==== DATA TO PROCESS

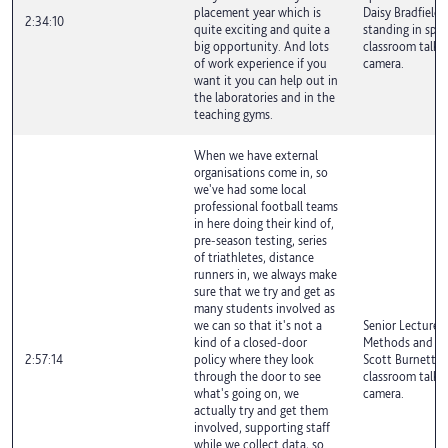
placement year which is
Daisy Bradfield i
2:34:10
quite exciting and quite a
standing in spor
big opportunity. And lots
classroom talki
of work experience if you
camera.
want it you can help out in
the laboratories and in the
teaching gyms.
When we have external
organisations come in, so
we've had some local
professional football teams
in here doing their kind of,
pre-season testing, series
of triathletes, distance
runners in, we always make
sure that we try and get as
many students involved as
we can so that it's not a
Senior Lecturer 
kind of a closed-door
Methods and Exe
2:57:14
policy where they look
Scott Burnett is
through the door to see
classroom talki
what's going on, we
camera.
actually try and get them
involved, supporting staff
while we collect data, so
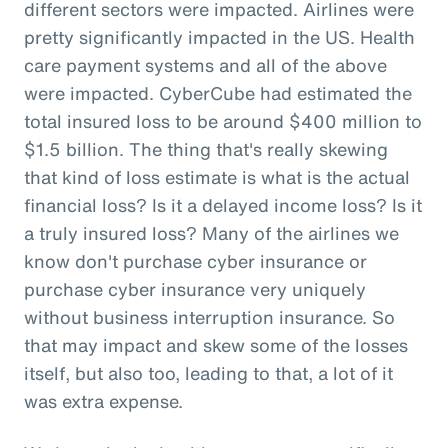
different sectors were impacted. Airlines were
pretty significantly impacted in the US. Health
care payment systems and all of the above
were impacted. CyberCube had estimated the
total insured loss to be around $400 million to
$1.5 billion. The thing that's really skewing
that kind of loss estimate is what is the actual
financial loss? Is it a delayed income loss? Is it
a truly insured loss? Many of the airlines we
know don't purchase cyber insurance or
purchase cyber insurance very uniquely
without business interruption insurance. So
that may impact and skew some of the losses
itself, but also too, leading to that, a lot of it
was extra expense.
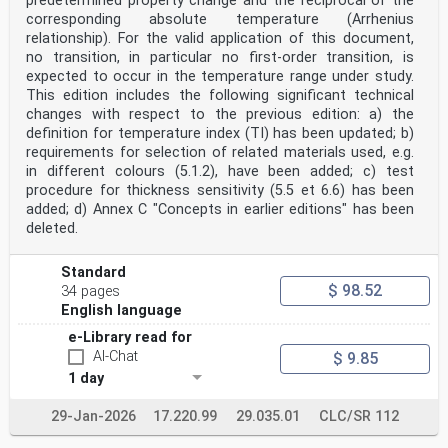
predetermined property change and the reciprocal of the
corresponding absolute temperature (Arrhenius
relationship). For the valid application of this document,
no transition, in particular no first-order transition, is
expected to occur in the temperature range under study.
This edition includes the following significant technical
changes with respect to the previous edition: a) the
definition for temperature index (TI) has been updated; b)
requirements for selection of related materials used, e.g.
in different colours (5.1.2), have been added; c) test
procedure for thickness sensitivity (5.5 et 6.6) has been
added; d) Annex C "Concepts in earlier editions" has been
deleted.
Standard
$ 98.52
34 pages
English language
e-Library read for
AI-Chat
$ 9.85
1 day
29-Jan-2026
17.220.99
29.035.01
CLC/SR 112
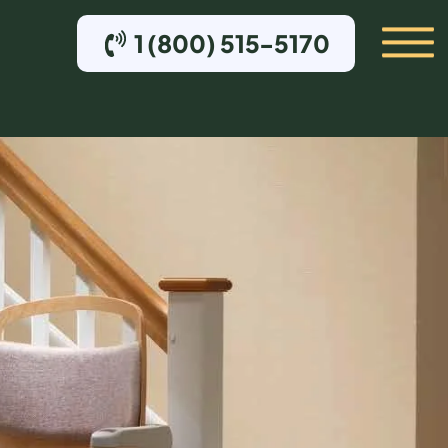
1 (800) 515-5170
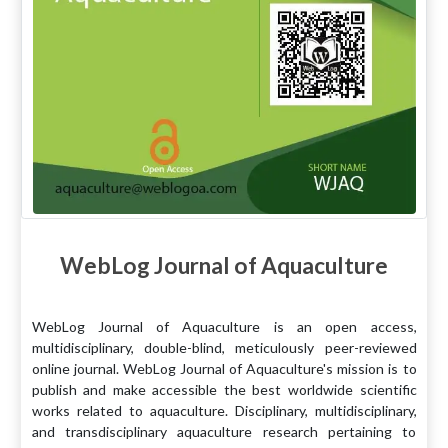
WebLog Journal of Aquaculture
WebLog Journal of Aquaculture is an open access,
multidisciplinary, double-blind, meticulously peer-reviewed
online journal. WebLog Journal of Aquaculture's mission is to
publish and make accessible the best worldwide scientific
works related to aquaculture. Disciplinary, multidisciplinary,
and transdisciplinary aquaculture research pertaining to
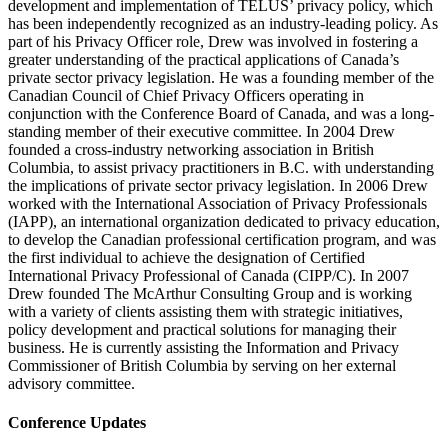
development and implementation of TELUS’ privacy policy, which
has been independently recognized as an industry-leading policy. As
part of his Privacy Officer role, Drew was involved in fostering a
greater understanding of the practical applications of Canada’s
private sector privacy legislation. He was a founding member of the
Canadian Council of Chief Privacy Officers operating in
conjunction with the Conference Board of Canada, and was a long-
standing member of their executive committee. In 2004 Drew
founded a cross-industry networking association in British
Columbia, to assist privacy practitioners in B.C. with understanding
the implications of private sector privacy legislation. In 2006 Drew
worked with the International Association of Privacy Professionals
(IAPP), an international organization dedicated to privacy education,
to develop the Canadian professional certification program, and was
the first individual to achieve the designation of Certified
International Privacy Professional of Canada (CIPP/C). In 2007
Drew founded The McArthur Consulting Group and is working
with a variety of clients assisting them with strategic initiatives,
policy development and practical solutions for managing their
business. He is currently assisting the Information and Privacy
Commissioner of British Columbia by serving on her external
advisory committee.
Conference Updates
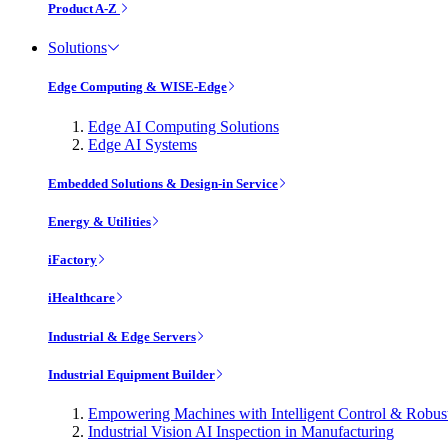
Product A-Z
Solutions
Edge Computing & WISE-Edge
Edge AI Computing Solutions
Edge AI Systems
Embedded Solutions & Design-in Service
Energy & Utilities
iFactory
iHealthcare
Industrial & Edge Servers
Industrial Equipment Builder
Empowering Machines with Intelligent Control & Robu
Industrial Vision AI Inspection in Manufacturing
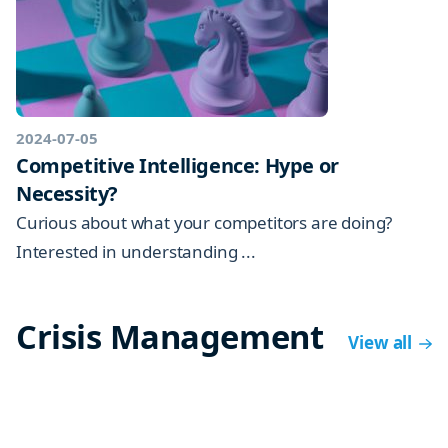
2024-07-05
Competitive Intelligence: Hype or
Necessity?
Curious about what your competitors are doing?
Interested in understanding ...
Crisis Management
View all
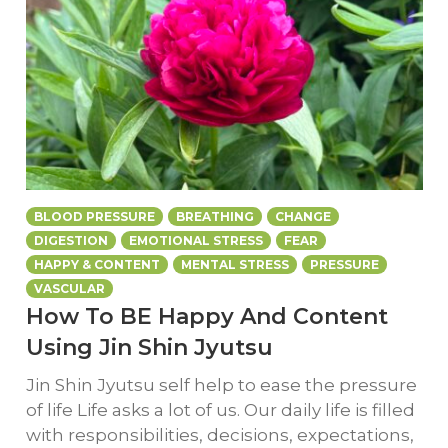
BLOOD PRESSURE
BREATHING
CHANGE
DIGESTION
EMOTIONAL STRESS
FEAR
HAPPY & CONTENT
MENTAL STRESS
PRESSURE
VASCULAR
How To BE Happy And Content
Using Jin Shin Jyutsu
Jin Shin Jyutsu self help to ease the pressure
of life Life asks a lot of us. Our daily life is filled
with responsibilities, decisions, expectations,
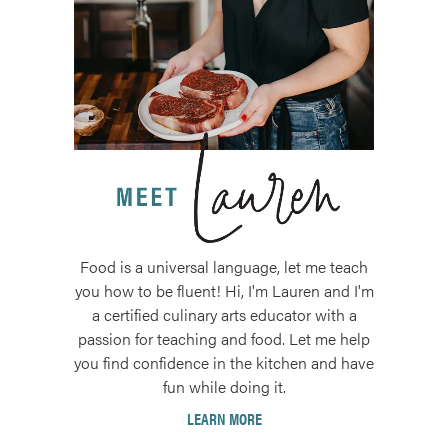
Food is a universal language, let me teach
you how to be fluent! Hi, I'm Lauren and I'm
a certified culinary arts educator with a
passion for teaching and food. Let me help
you find confidence in the kitchen and have
fun while doing it.
LEARN MORE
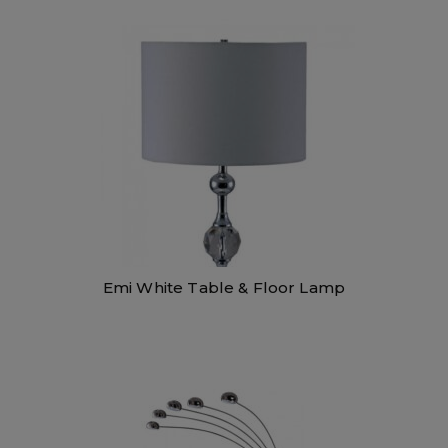
Emi White Table & Floor Lamp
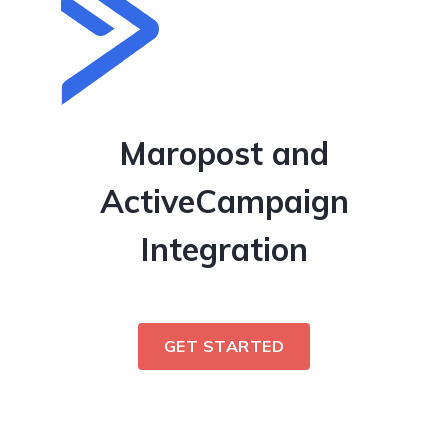
Maropost and
ActiveCampaign
Integration
GET STARTED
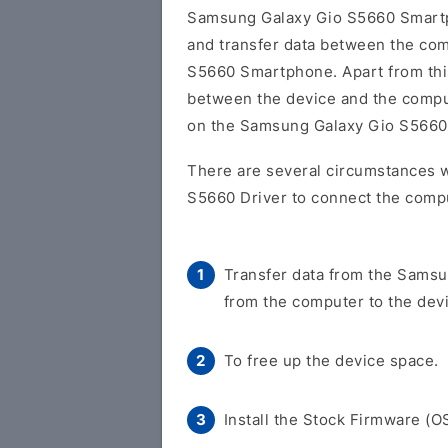
Samsung Galaxy Gio S5660 Smart
and transfer data between the co
S5660 Smartphone. Apart from this,
between the device and the comput
on the Samsung Galaxy Gio S566
There are several circumstances 
S5660 Driver to connect the compu
Transfer data from the Samsu
from the computer to the dev
To free up the device space.
Install the Stock Firmware (O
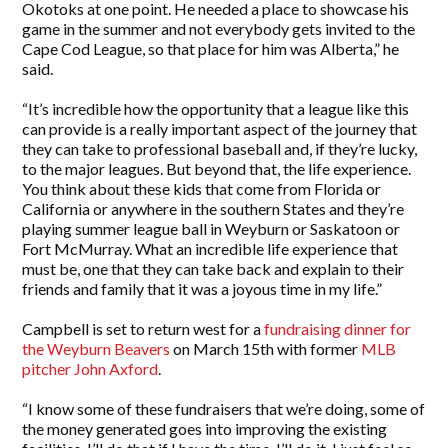
Okotoks at one point. He needed a place to showcase his
game in the summer and not everybody gets invited to the
Cape Cod League, so that place for him was Alberta,” he
said.
“It’s incredible how the opportunity that a league like this
can provide is a really important aspect of the journey that
they can take to professional baseball and, if they’re lucky,
to the major leagues. But beyond that, the life experience.
You think about these kids that come from Florida or
California or anywhere in the southern States and they’re
playing summer league ball in Weyburn or Saskatoon or
Fort McMurray. What an incredible life experience that
must be, one that they can take back and explain to their
friends and family that it was a joyous time in my life.”
Campbell is set to return west for a
fundraising dinner for
the Weyburn Beavers
on March 15th with former
MLB
pitcher John Axford
.
“I know some of these fundraisers that we’re doing, some of
the money generated goes into improving the existing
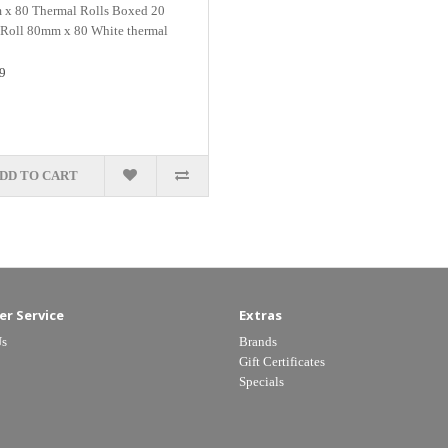
x 80 Thermal Rolls Boxed 20
 Roll 80mm x 80 White thermal
9
DD TO CART
r Service
Extras
Us
Brands
Gift Certificates
Specials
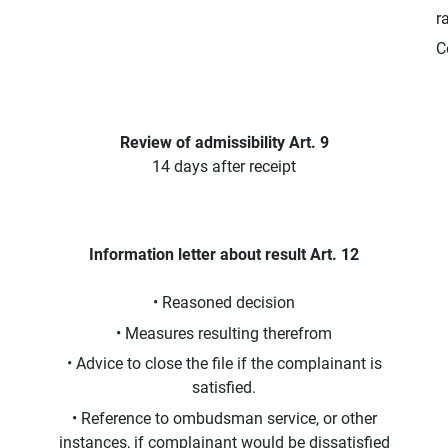
r
C
Review of admissibility Art. 9
14 days after receipt
Information letter about result Art. 12
• Reasoned decision
• Measures resulting therefrom
• Advice to close the file if the complainant is
satisfied.
• Reference to ombudsman service, or other
instances, if complainant would be dissatisfied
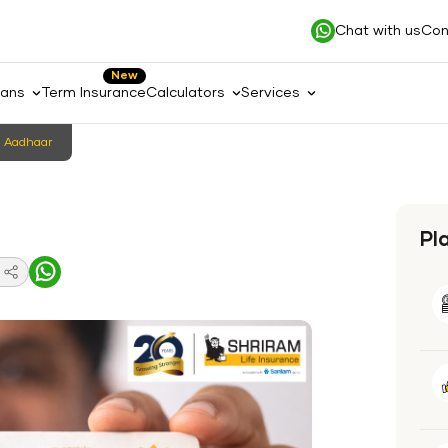
Chat with us
Con
New
lans
Term Insurance
Calculators
Services
n Aadhaar
Pl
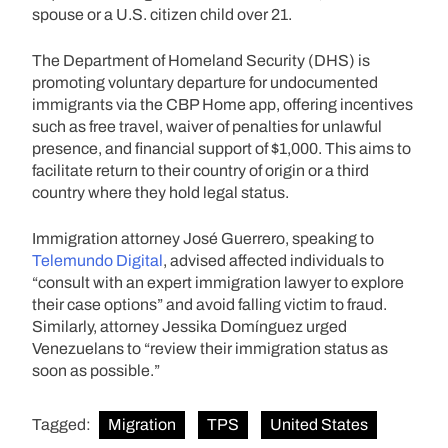
spouse or a U.S. citizen child over 21.
The Department of Homeland Security (DHS) is
promoting voluntary departure for undocumented
immigrants via the CBP Home app, offering incentives
such as free travel, waiver of penalties for unlawful
presence, and financial support of $1,000. This aims to
facilitate return to their country of origin or a third
country where they hold legal status.
Immigration attorney José Guerrero, speaking to
Telemundo Digital
, advised affected individuals to
“consult with an expert immigration lawyer to explore
their case options” and avoid falling victim to fraud.
Similarly, attorney Jessika Domínguez urged
Venezuelans to “review their immigration status as
soon as possible.”
Tagged:
Migration
TPS
United States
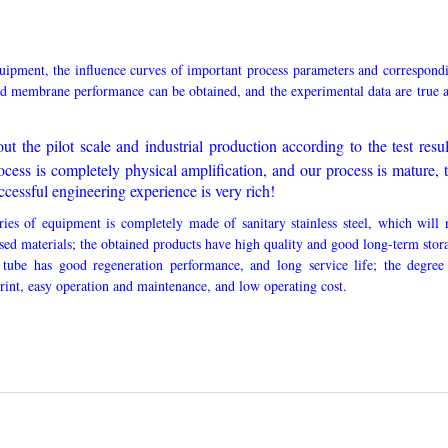
quipment, the influence curves of important process parameters and correspond
d membrane performance can be obtained, and the experimental data are true 
ut the pilot scale and industrial production according to the test resul
ocess is completely physical amplification, and our process is mature, 
cessful engineering experience is very rich!
ries of equipment is completely made of sanitary stainless steel, which will 
ssed materials; the obtained products have high quality and good long-term stor
 tube has good regeneration performance, and long service life; the degree
print, easy operation and maintenance, and low operating cost.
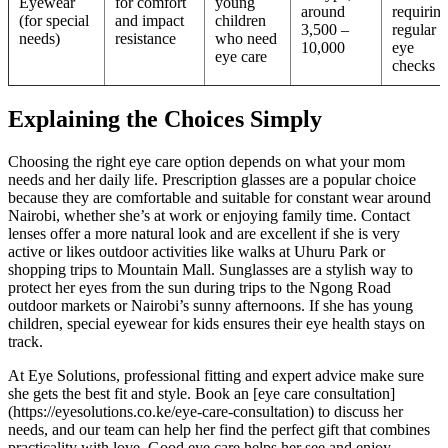
Eyewear
for comfort
young
around
requirin
(for special
and impact
children
3,500 –
regular
needs)
resistance
who need
10,000
eye
eye care
checks
Explaining the Choices Simply
Choosing the right eye care option depends on what your mom
needs and her daily life. Prescription glasses are a popular choice
because they are comfortable and suitable for constant wear around
Nairobi, whether she’s at work or enjoying family time. Contact
lenses offer a more natural look and are excellent if she is very
active or likes outdoor activities like walks at Uhuru Park or
shopping trips to Mountain Mall. Sunglasses are a stylish way to
protect her eyes from the sun during trips to the Ngong Road
outdoor markets or Nairobi’s sunny afternoons. If she has young
children, special eyewear for kids ensures their eye health stays on
track.
At Eye Solutions, professional fitting and expert advice make sure
she gets the best fit and style. Book an [eye care consultation]
(https://eyesolutions.co.ke/eye-care-consultation) to discuss her
needs, and our team can help her find the perfect gift that combines
practicality with love. Good eye care helps her see and enjoy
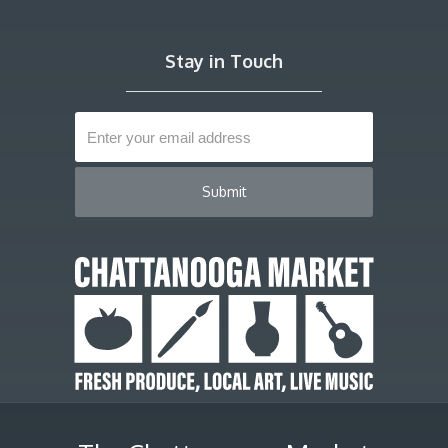
Stay in Touch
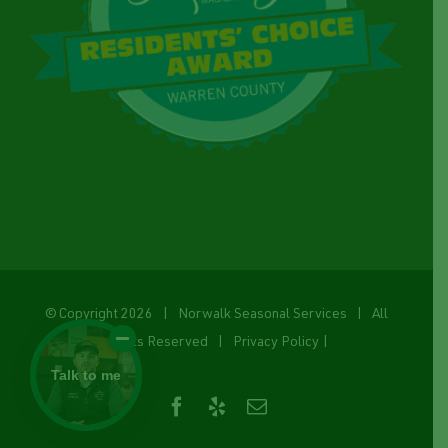
© Copyright
2026 | Norwalk Seasonal Services | All
Rights Reserved |
Privacy Policy
|
Talk to me
Facebook
Yelp
Email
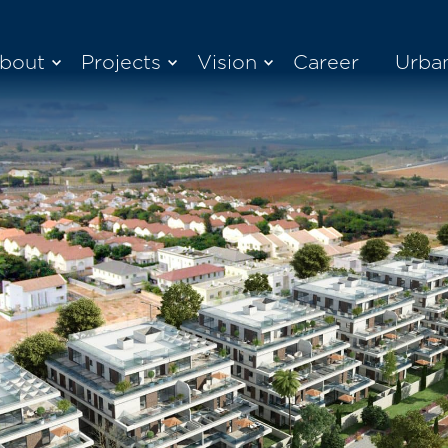
bout
Projects
Vision
Career
Urba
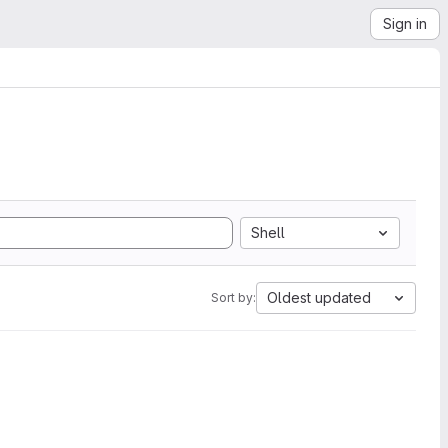
Sign in
Shell
Oldest updated
Sort by:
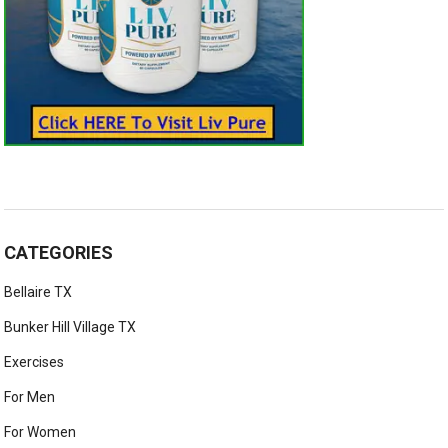
CATEGORIES
Bellaire TX
Bunker Hill Village TX
Exercises
For Men
For Women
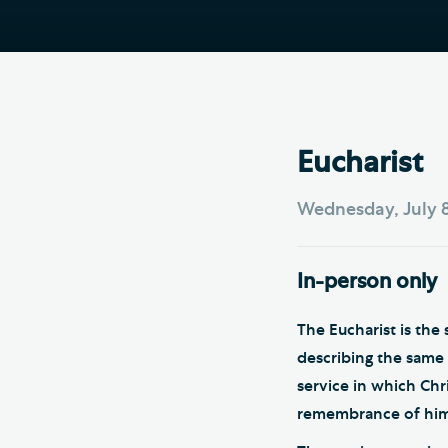
Hod
Cathedral Community
Cat
Community of the Cross of
Sto
Nails
Sou
VIEW ALL PAGES
Eucharist
Wednesday, July 8
In-person only
The Eucharist is th
describing the same s
service in which Chr
remembrance of him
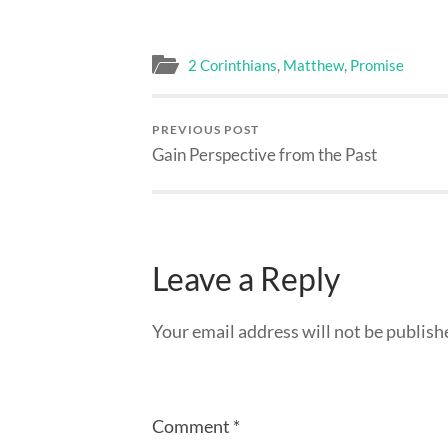
2 Corinthians
,
Matthew
,
Promise
PREVIOUS POST
Gain Perspective from the Past
Leave a Reply
Your email address will not be publish
Comment
*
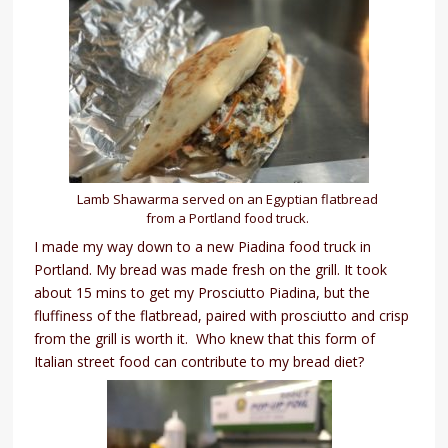
Lamb Shawarma served on an Egyptian flatbread
from a Portland food truck.
I made my way down to a new Piadina food truck in
Portland. My bread was made fresh on the grill. It took
about 15 mins to get my Prosciutto Piadina, but the
fluffiness of the flatbread, paired with prosciutto and crisp
from the grill is worth it. Who knew that this form of
Italian street food can contribute to my bread diet?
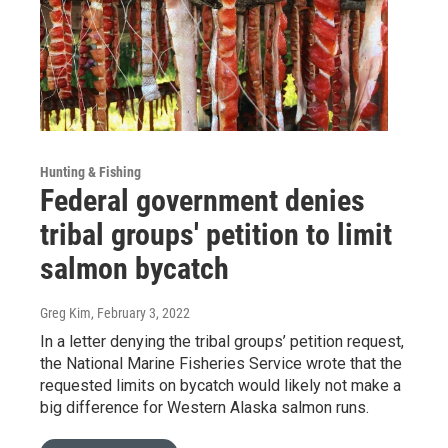
Hunting & Fishing
Federal government denies
tribal groups' petition to limit
salmon bycatch
Greg Kim
, February 3, 2022
In a letter denying the tribal groups’ petition request,
the National Marine Fisheries Service wrote that the
requested limits on bycatch would likely not make a
big difference for Western Alaska salmon runs.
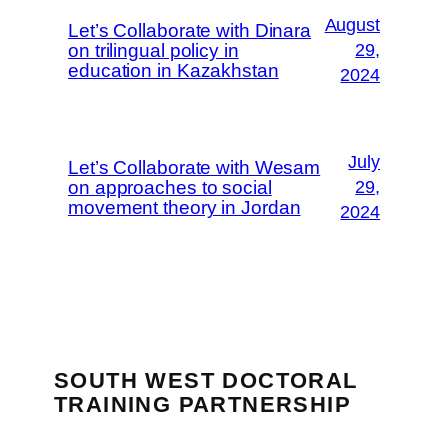
August
Let’s Collaborate with Dinara
on trilingual policy in
29,
education in Kazakhstan
2024
July
Let’s Collaborate with Wesam
on approaches to social
29,
movement theory in Jordan
2024
SOUTH WEST DOCTORAL
TRAINING PARTNERSHIP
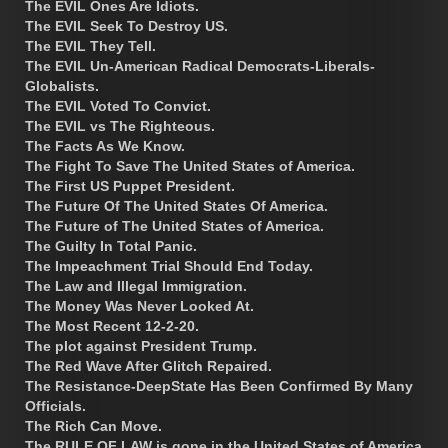
The EVIL Ones Are Idiots.
The EVIL Seek To Destroy US.
The EVIL They Tell.
The EVIL Un-American Radical Democrats-Liberals-
Globalists.
The EVIL Voted To Convict.
The EVIL vs The Righteous.
The Facts As We Know.
The Fight To Save The United States of America.
The First US Puppet President.
The Future Of The United States Of America.
The Future of The United States of America.
The Guilty In Total Panic.
The Impeachment Trial Should End Today.
The Law and Illegal Immigration.
The Money Was Never Looked At.
The Most Recent 12-2-20.
The plot against President Trump.
The Red Wave After Glitch Repaired.
The Resistance-DeepState Has Been Confirmed By Many
Officials.
The Rich Can Move.
The RULE OF LAW is gone in the United States of America.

========

• ABOUT THIS TASK: The reply should hold exactly the lines above, starting at the line with "When we have external" and ending at the line with "that kind of", and no pictures.

• RESPONSE BOX:
When we have external
organisations come in, so
we've had some local
professional football teams
in here doing their kind of,
pre-season testing, series
of triathletes, distance
runners in, we always make
sure that we try and get as
many students involved as
we can so that it's not a
Senior Lecturer 
kind of a closed-door
Methods and Exe
2:57:14
policy where they look
Scott Burnett is
through the door to see
classroom talki
what's going on, we
camera.
actually try and get them
involved, supporting staff
while we collect data, so
different sectors were impacted. Airlines were
pretty significantly impacted in the US. Health
care payment systems and all of the above
were impacted. CyberCube had estimated the
total insured loss to be around $400 million to
$1.5 billion. The thing that's really skewing
that kind of loss estimate is what is the actual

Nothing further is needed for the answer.